Jump to: navigation, search

To achieve good performance for accessing data on the BeSTGRID storage, it is necessary to run a slave SRB server on the IBM p520 system - which has direct access to the BeSTGRID storage via GPFS. The alternative, accessing the storage via NFS from the master SRB server would be painfully slow and has been strongly discouraged.

This page documents the installation of the SRB slave server on the IBM p520 (hpcgrid1). As the system runs AIX on Power5+ CPUs, I had to compile SRB from source. As I was compiling just the minimal version of SRB (no GSI, no Globus, no database connectivity), it was in the end a reasonably straightforward job.

Contents

[edit] Compiling SRB

For the compilation, I've had the choice whether to compile with xlC or gcc, and whether to compile in 32-bit or 64-bit mode.

I first tried compiling with xlC in 64-bit mode ... aiming to build a high-performing and robust system. I succeeded in compiling SRB, and it did run, but it failed to communicate with the (32-bit) master SRB server.
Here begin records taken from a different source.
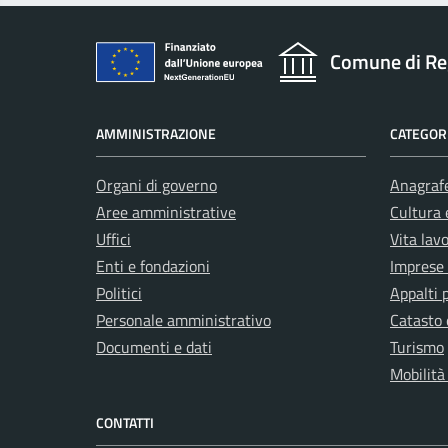
Comune di Re
AMMINISTRAZIONE
CATEGORI
Organi di governo
Anagrafe
Aree amministrative
Cultura 
Uffici
Vita lav
Enti e fondazioni
Imprese
Politici
Appalti 
Personale amministrativo
Catasto 
Documenti e dati
Turismo
Mobilità
CONTATTI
Recompiling with gcc in 32-bit mode resulted in a server that runs well and interoperates correctly with the master server. I suspect the 64-bit mode was the problem and SRB is not 64-bit safe - but I did not do the additional experiment to figure out whether the problem was with the 64-bit mode or with xlC. I took the simplifying conclusion that gcc/32 does work and xlC/64 does not...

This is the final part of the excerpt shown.